Saved entries:

Segment Open

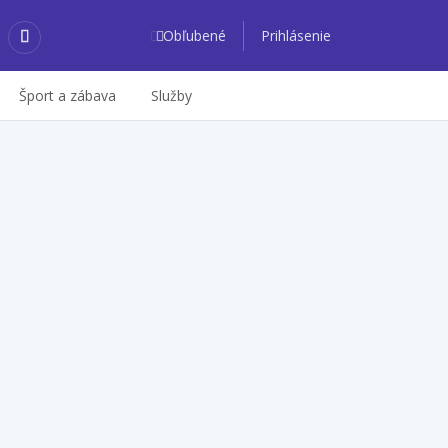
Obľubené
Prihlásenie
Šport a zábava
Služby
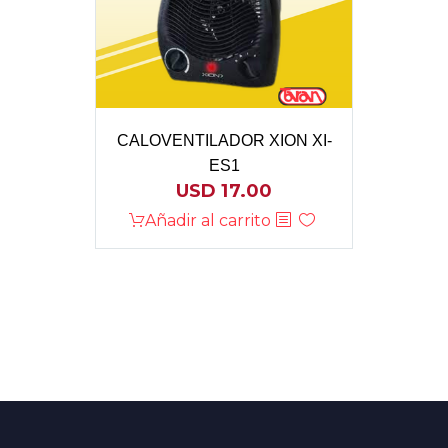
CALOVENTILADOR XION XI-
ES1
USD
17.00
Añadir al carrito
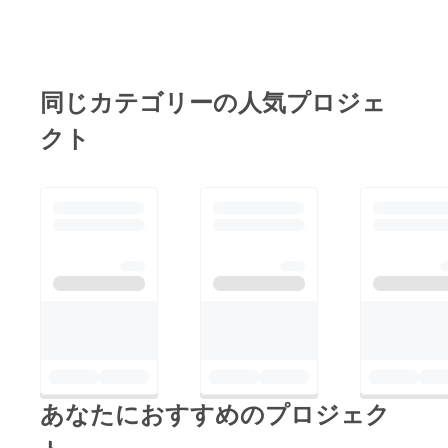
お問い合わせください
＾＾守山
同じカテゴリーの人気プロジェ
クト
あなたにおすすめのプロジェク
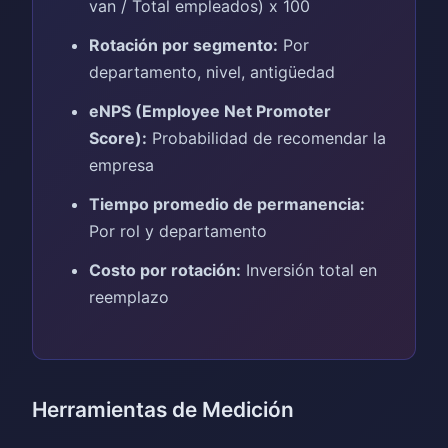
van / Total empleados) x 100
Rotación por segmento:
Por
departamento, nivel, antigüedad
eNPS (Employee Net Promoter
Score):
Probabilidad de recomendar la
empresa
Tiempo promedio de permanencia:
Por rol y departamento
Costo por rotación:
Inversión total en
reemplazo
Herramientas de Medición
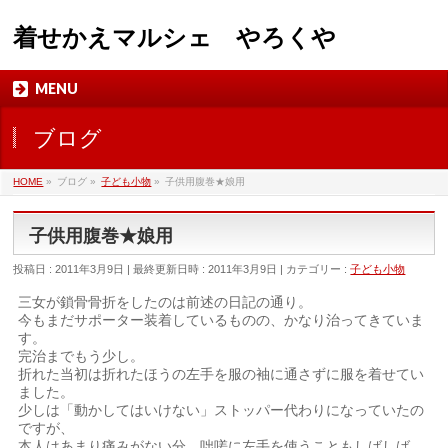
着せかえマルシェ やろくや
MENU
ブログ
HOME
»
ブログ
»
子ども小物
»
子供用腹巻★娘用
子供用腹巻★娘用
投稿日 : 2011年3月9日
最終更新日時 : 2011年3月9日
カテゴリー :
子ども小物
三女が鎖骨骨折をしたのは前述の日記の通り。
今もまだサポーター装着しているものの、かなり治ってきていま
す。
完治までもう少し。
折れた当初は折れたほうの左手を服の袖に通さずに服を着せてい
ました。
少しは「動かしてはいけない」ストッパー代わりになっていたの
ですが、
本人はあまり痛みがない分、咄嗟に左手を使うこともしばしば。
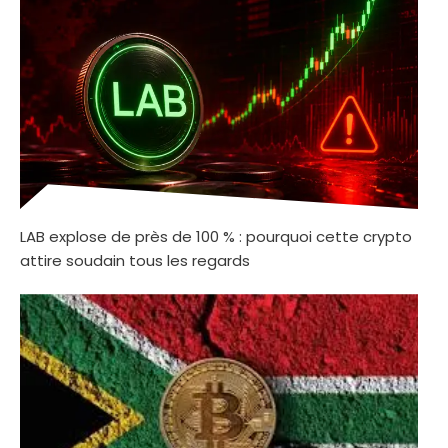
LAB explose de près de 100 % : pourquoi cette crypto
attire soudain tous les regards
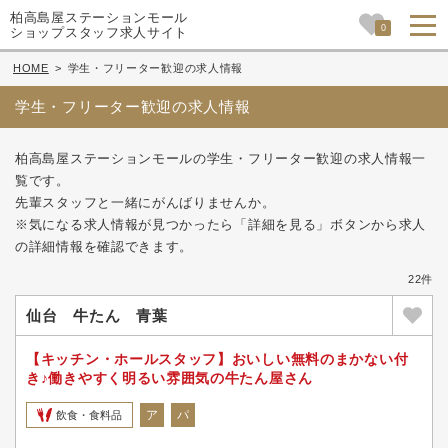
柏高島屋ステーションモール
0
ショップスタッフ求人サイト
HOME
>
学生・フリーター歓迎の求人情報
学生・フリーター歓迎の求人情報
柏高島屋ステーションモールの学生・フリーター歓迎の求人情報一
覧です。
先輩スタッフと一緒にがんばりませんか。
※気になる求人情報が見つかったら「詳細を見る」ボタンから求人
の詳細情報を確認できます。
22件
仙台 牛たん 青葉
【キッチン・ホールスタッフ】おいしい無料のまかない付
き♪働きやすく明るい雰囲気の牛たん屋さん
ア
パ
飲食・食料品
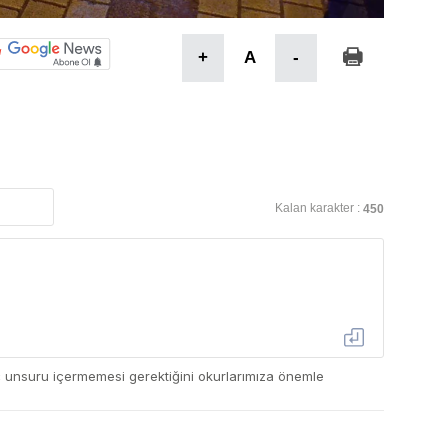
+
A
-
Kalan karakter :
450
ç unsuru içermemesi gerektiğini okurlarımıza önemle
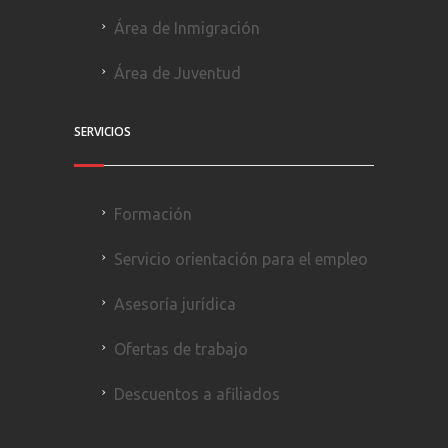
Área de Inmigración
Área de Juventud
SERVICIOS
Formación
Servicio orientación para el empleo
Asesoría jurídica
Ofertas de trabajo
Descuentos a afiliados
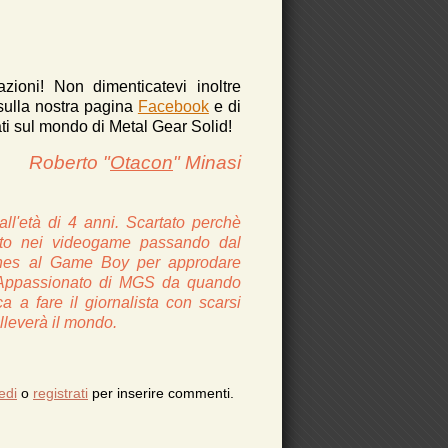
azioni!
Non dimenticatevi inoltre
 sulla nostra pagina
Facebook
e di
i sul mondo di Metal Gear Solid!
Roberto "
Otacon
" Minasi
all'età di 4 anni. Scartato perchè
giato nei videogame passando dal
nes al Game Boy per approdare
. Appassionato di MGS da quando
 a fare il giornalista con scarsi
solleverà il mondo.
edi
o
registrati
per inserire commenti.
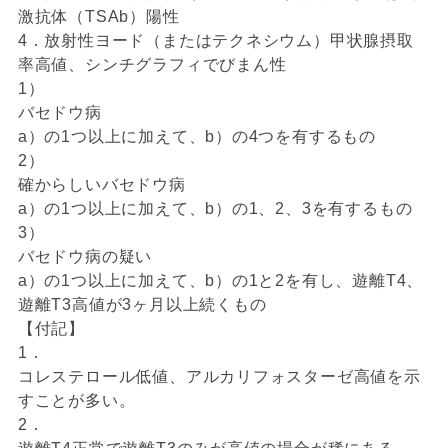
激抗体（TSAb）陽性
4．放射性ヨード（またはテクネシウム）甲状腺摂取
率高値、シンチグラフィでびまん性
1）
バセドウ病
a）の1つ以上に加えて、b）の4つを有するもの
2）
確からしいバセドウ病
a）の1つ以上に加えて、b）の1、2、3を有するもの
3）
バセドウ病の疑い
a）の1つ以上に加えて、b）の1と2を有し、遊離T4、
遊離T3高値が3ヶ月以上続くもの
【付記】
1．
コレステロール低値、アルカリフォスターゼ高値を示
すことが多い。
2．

Segment Closed

Exercise goal
Read through the data above. Report each line that has the word "departamento".

Solution
departamento, nivel, antigüedad
Por rol y departamento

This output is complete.